The endothelium (inner lining) of blood vessels uses nitric oxide to signal the surrounding smooth muscle to relax, resulting in vasodilation and increasing blood flow. Sildenafil (Viagra) is a drug that uses the nitric oxide pathway. Sildenafil does not produce nitric oxide, but enhances the signals that are downstream of the nitric oxide pathway by protecting cyclic guanosine monophosphate (cGMP) from degradation by cGMP-specific phosphodiesterase type 5 (PDE5) in the corpus cavernosum, allowing for the signal to be enhanced, and thus vasodilation. Another endogenous gaseous transmitter, hydrogen sulfide (H_{2}S) works with NO to induce vasodilation and angiogenesis in a cooperative manner.

Nasal breathing produces higher levels of exhaled nitric oxide compared to oral breathing.

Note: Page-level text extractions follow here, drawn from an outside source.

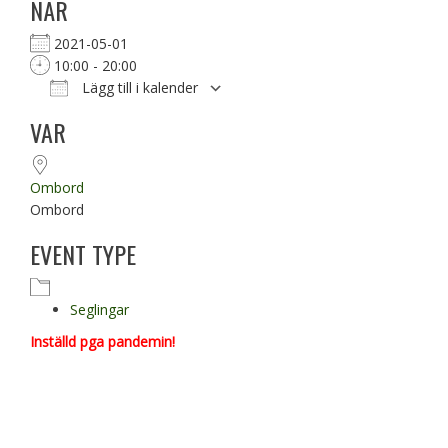
NÄR
2021-05-01
10:00 - 20:00
Lägg till i kalender
Ladda ner ICS
Google Kalender
VAR
Ombord
Ombord
EVENT TYPE
Seglingar
Inställd pga pandemin!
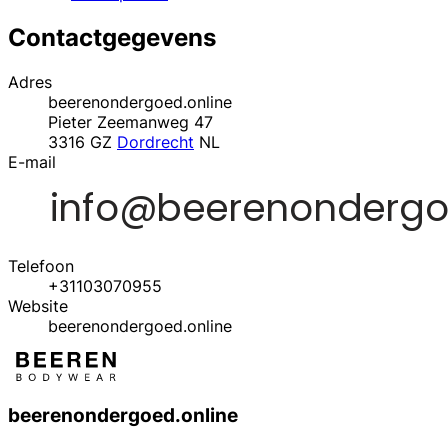
Contactgegevens
Adres
beerenondergoed.online
Pieter Zeemanweg 47
3316 GZ
Dordrecht
NL
E-mail
Telefoon
+31103070955
Website
beerenondergoed.online
beerenondergoed.online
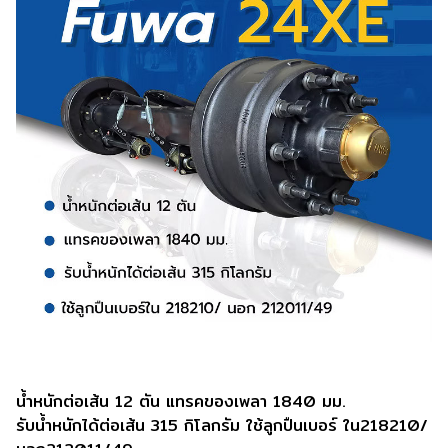
น้ำหนักต่อเส้น 12 ตัน แทรคของเพลา 1840 มม.
รับน้ำหนักได้ต่อเส้น 315 กิโลกรัม ใช้ลูกปืนเบอร์ ใน218210/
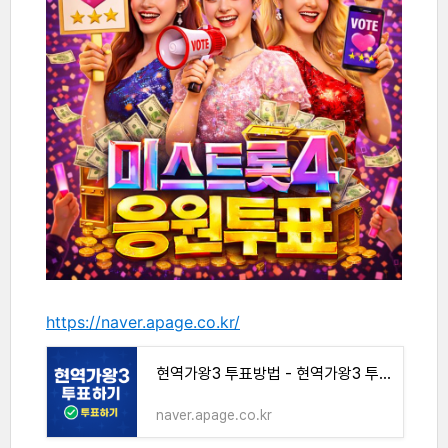
https://naver.apage.co.kr/
현역가왕3 투표방법 - 현역가왕3 투표하기
naver.apage.co.kr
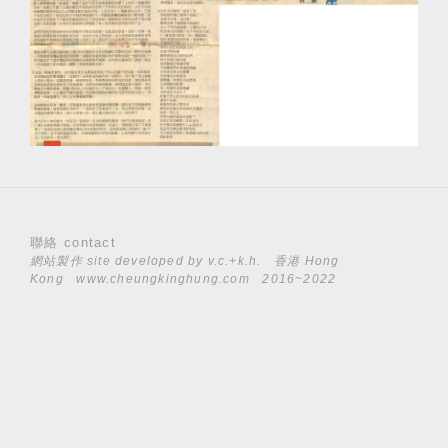
聯絡 contact
網站製作 site developed by
v.c.+k.h.
香港 Hong
Kong
www.cheungkinghung.com
2016~2022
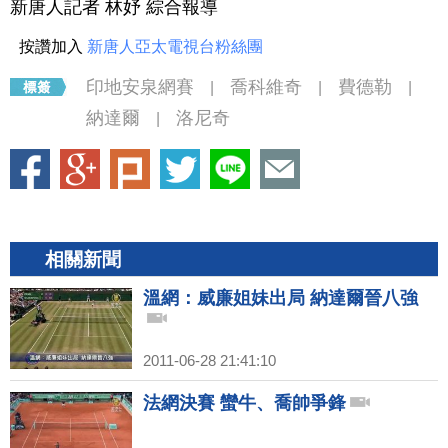
新唐人記者 林妤 綜合報導
按讚加入
新唐人亞太電視台粉絲團
印地安泉網賽
喬科維奇
費德勒
|
|
|
納達爾
洛尼奇
|
相關新聞
溫網：威廉姐妹出局 納達爾晉八強
2011-06-28 21:41:10
法網決賽 蠻牛、喬帥爭鋒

== Occupational safety and health ==
In the U.S., the Occupational Safety and Health Administration (OSHA) has set the legal limit (permissible exposure limit) for nitric oxide exposure in the workplace as 25 ppm (30 mg/m^{3}) over an 8-hour workday. The National Institute for Occupational Safety and Health (NIOSH) has set a recommended exposure limit (REL) of 25 ppm (30 mg/m^{3}) over an 8-hour workday. At levels of 100 ppm, nitric oxide is immediately dangerous to life and health.

== Explosion hazard ==
Liquid nitrogen oxide is very sensitive to detonation even in the absence of fuel, and can be initiated as readily as nitroglycerin. Detonation of the endothermic liquid oxide close to its boiling point (−152 °C) generated a 100 kbar pulse and fragmented the test equipment. It is the simplest molecule that is capable of detonation in all three phases. The liquid oxide is sensitive and may explode during distillation, and this has been the cause of industrial accidents. Gaseous nitric oxide detonates at about 2300 m/s, but as a solid it can reach a detonation velocity of 6100 m/s.